Bilim insanları, hipotezlerini test etmek için, işitme kaybı olmayan ortalama yaşı 24 olan 31 yetişkinin öğrencilerini incelemek için göz izleme teknolojisini kullandılar.

Deneyciler, katılımcıların öğrencilerini standart bir işitme testi alırken izlemek için kızılötesi bir video kamera kullandılar. Test, sırasıyla 1, 2, 4 ve 8 kilohertz (kHz) frekansında sesler duyduklarında bir düğmeye basmalarını içeriyordu.

Test sırasında, katılımcılar bir bilgisayar ekranına da bakmak zorunda kaldılar.

Ekranda bir nokta belirdi ve ardından rastgele gecikmeli tonlar belirdi, bu da katılımcıların sesi ne zaman duyacaklarını tahmin etmelerini engelledi.

Biyoloji profesörü ve üye olan çalışmanın ortak yazarı Terry T. Takahashi, "Bu projede, noktalara göre tonun darbelerinin zamanlamasını rastgele hale getirdik, bu da bir desen içindeki ton beklentisinden kaçınmamıza yardımcı oldu" Sinirbilim Enstitüsü.

Katılımcılar noktanın ekranda soru işaretine dönüştüğünü gördüklerinde sesi duyup duymadıklarını belirtmeleri gerekiyordu.

Araştırmacılar, katılımcıların öğrenci boyutunu sesten önce ve 2 saniye sonra en az 1 saniye izledi. Bilim adamları, talep üzerine düğmeye basmaya yönelik bilişsel çabanın bir sonucu olarak ortaya çıkabilecek gözbebeği genişlemesini dışladılar.

Standart testler kadar iyi öğrenci genişlemesi

Katılımcıların öğrencilerinin genişlemesi, basma düğmesi yanıtlarıyla eşleşti.
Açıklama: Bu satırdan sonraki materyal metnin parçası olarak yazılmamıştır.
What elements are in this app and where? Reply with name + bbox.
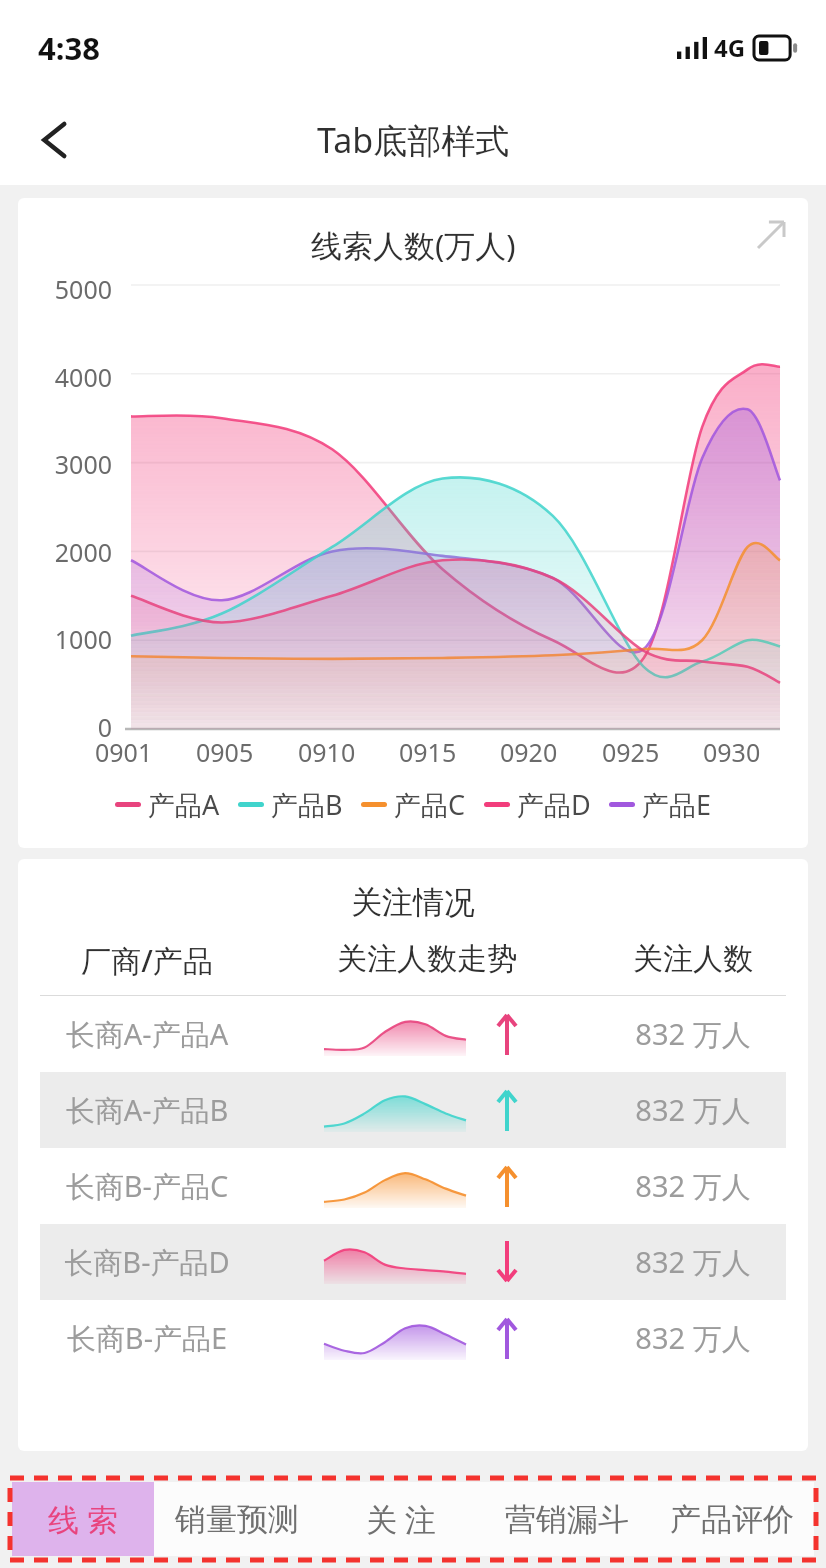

Spesifik olarak, öğrenciler sesten yaklaşık 0,25 saniyede genişlemeye başladı.

Öğrenci genişlemesinin bu kadar hızlı olması, araştırmacıların "nedenselliği görmesini ve kurmasını" sağladı.

Bala, “Bulduğumuz şey, göz bebeğinin genişlemesinin düğmeye basma yöntemi kadar hassas olduğuydu” diye açıklıyor.

Devam ediyor: "Konferanslarda erken veri analizleri sunmuştuk ve istemsiz bir yanıt kullanarak düğme basma verileri kadar iyi sonuçlar alabileceğimiz fikrine karşı çok fazla direnç vardı."

“Bu çalışma, bunun mümkün olduğuna dair bir kavram kanıtı” diye bitiriyor.

"Bir insan deneğin öğrenci tepkisini ilk kez 1999'da test ettik. Bunun işe yarayacağını biliyorduk, ancak en sessiz seslerin algılanması için yaklaşımı optimize etmemiz gerekiyordu."

Takahashi, bulguların alaka düzeyi ve kullanışlılığı hakkında yorum yaparak, "Öğrenci genişletme testi, test uygulayanla iletişim kurabilen yetişkinler için o kadar yararlı değildir."

"Yöntemin faydası, bebekler gibi bir ses duyup duymadıklarını bize söyleyemeyen insanları test etmektir."